How the ‘Paddle in Seattle’ Plans to Beat Shell

May 26, 2015

NOTE: Images in this archived article have been removed.

Image Removed

Kayak-tivists gathered in Elliott Bay on Saturday, May 16, where the Polar Pioneer drilling rig is docked. (Flickr / Backbone Campaign)

Seattle has become a hub of anti-extraction activism. Protests began on May 14, when Royal Dutch Shell — bucking city residents and officials — docked its Polar Pioneer off the Emerald City coast. The towering 400-by-355-foot oil rig is en route to the Arctic, where it is scheduled to begin drilling operations this summer. The largest demonstration yet happened May 16, as hundreds of “kayak-tivists” swarmed Seattle’s Terminal 5, where the Polar Pioneer is docked.

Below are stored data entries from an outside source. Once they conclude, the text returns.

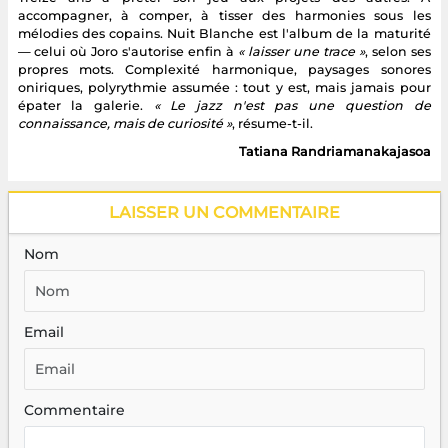
accompagner, à comper, à tisser des harmonies sous les
mélodies des copains. Nuit Blanche est l'album de la maturité
— celui où Joro s'autorise enfin à
« laisser une trace »
, selon ses
propres mots. Complexité harmonique, paysages sonores
oniriques, polyrythmie assumée : tout y est, mais jamais pour
épater la galerie.
« Le jazz n'est pas une question de
connaissance, mais de curiosité »
, résume-t-il.
Tatiana Randriamanakajasoa
LAISSER UN COMMENTAIRE
Nom
Email
Commentaire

Since then, protests against the rig have been ongoing, and show few signs of letting up.

This week, I spoke with Puget Sound resident John Sellers, a global justice movement veteran and father of two, who has been active in the Shell No coalition, leading up to the water-born protests in Seattle’s Elliott Bay. Sellers, a former Greenpeace activist, is a co-founder, long-time executive director and now board president of the Ruckus Society. He currently serves as director of the Other 98 Percent.

How did the Shell No coalition form? What is it doing?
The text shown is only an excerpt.